The production therefore isn’t the problem, and nor is the music itself. It’s catchy, the structures make sense, and you’ve even got Peter Frampton guitar solos. The opener, ‘Day-In Day-Out’, is particularly good and I’m surprised it didn’t get radio play. As for the rest, I’d say it falls into that category of stuff you’d never listen to if it wasn’t by David Bowie, but because it is, you give it a go.
Where there are issues, though, is with some of the lyrics, which are weaker than a Mormon mocktail. “Time will crawl until our feet grow small,” squeaks Bowie, before adding that, “our tails will fall off”. Elsewhere he tells a story about a glass spider whose babies cry, “Mummy come back, because the water’s all gone.” Yuck.
And then, out of nowhere, you have Mickey Rourke rapping on a track called ‘Shining Start (Making My Love)’. This triggers a flood of hows, whys, whens, whos and whats as the brain refuses to accept it as fact. But it happened. And we must live with this.
Before we get to some conclusions, let’s put the album in context, because Bowie wasn’t the only legend of the ’60s and ’70s who struggled in the ’80s. Mick Jagger went solo and looked like a coked-up Spitting Image puppet. Bob Dylan dressed like a trucker on a comedown and then became a Christian. And John Lennon got shot.
However, for Bowie the nadir was particularly negative, because he’d actually done some good stuff earlier in the decade. Scary Monsters was a top release, while ‘Let’s Dance’ was perhaps his biggest hit. We even got to see what his cock looked like under a thin layer of fabric in Labyrinth (surprise – it looked like a cock).

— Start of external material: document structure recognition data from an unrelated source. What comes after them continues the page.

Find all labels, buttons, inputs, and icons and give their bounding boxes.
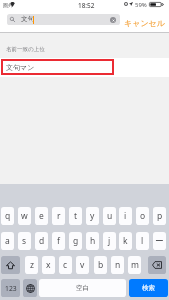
button[interactable]: d [35,232,48,250]
staticText: 18:52 [78,1,95,10]
button[interactable]: a [1,232,14,250]
button[interactable]: Clear text [110,17,116,23]
button[interactable]: e [35,207,48,225]
staticText: 文句 [21,15,34,23]
button[interactable]: Delete [148,256,166,274]
button[interactable]: Shift [1,256,20,274]
button[interactable]: 検索 [129,279,168,297]
button[interactable]: p [153,207,166,225]
staticText: k [123,235,128,247]
staticText: t [74,210,78,222]
staticText: q [5,210,11,222]
staticText: y [90,210,95,222]
staticText: j [108,235,111,247]
staticText: 検索 [142,284,155,292]
button[interactable]: z [25,256,38,274]
staticText: r [57,210,61,222]
staticText: キャンセル [124,18,165,28]
button[interactable]: 文句マン [0,58,169,77]
button[interactable]: i [119,207,132,225]
button[interactable]: o [136,207,149,225]
staticText: l [141,235,144,247]
staticText: f [57,235,60,247]
staticText: c [63,259,68,271]
button[interactable]: v [76,256,89,274]
button[interactable]: l [136,232,149,250]
staticText: s [22,235,27,247]
button[interactable]: u [103,207,116,225]
button[interactable]: x [42,256,55,274]
button[interactable]: 空白 [39,279,126,297]
button[interactable]: f [52,232,65,250]
staticText: i [124,210,127,222]
staticText: v [80,259,85,271]
button[interactable]: キャンセル [121,13,167,32]
button[interactable]: r [52,207,65,225]
staticText: x [46,259,51,271]
button[interactable]: n [111,256,124,274]
button[interactable]: b [94,256,107,274]
staticText: h [90,235,96,247]
staticText: 名前一致の上位 [6,46,45,53]
button[interactable]: s [18,232,31,250]
staticText: p [157,210,163,222]
button[interactable]: j [103,232,116,250]
button[interactable]: ー [153,232,166,250]
staticText: ー [155,236,164,247]
staticText: 圏外 [3,2,13,8]
staticText: e [39,210,44,222]
button[interactable]: w [18,207,31,225]
staticText: u [107,210,113,222]
button[interactable]: t [69,207,82,225]
button[interactable]: y [86,207,99,225]
staticText: d [39,235,45,247]
staticText: n [115,259,121,271]
staticText: 文句マン [6,63,35,72]
staticText: m [131,259,139,271]
button[interactable]: m [128,256,141,274]
button[interactable]: h [86,232,99,250]
button[interactable]: g [69,232,82,250]
staticText: g [73,235,79,247]
staticText: 59% [135,1,147,9]
staticText: o [140,210,146,222]
staticText: b [98,259,104,271]
button[interactable]: 文句 [7,14,120,25]
staticText: 空白 [76,284,89,292]
button[interactable]: k [119,232,132,250]
staticText: w [21,210,28,222]
button[interactable]: c [59,256,72,274]
staticText: a [5,235,10,247]
staticText: 123 [5,284,17,293]
button[interactable]: 123 [1,279,20,297]
button[interactable]: q [1,207,14,225]
button[interactable]: Switch keyboard [23,279,37,297]
staticText: z [30,259,34,271]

So, is Never Let Me Down worse than efforts by Jagger, Dylan et al? No, it’s not. And despite what Bowie himself said, it’s not even his worst album; I’ll award that to Reality, based entirely on an album cover that makes Bowie look like a space paedophile. But Never Let Me Down is distinctly average, and ultimately forgettable. Aside from that Rourke rap, which I wish I could forget, but cannot.
The search for the worst continues. See you** next time.
* Yes, I can hear your thoughts.
** Yes, I can see you.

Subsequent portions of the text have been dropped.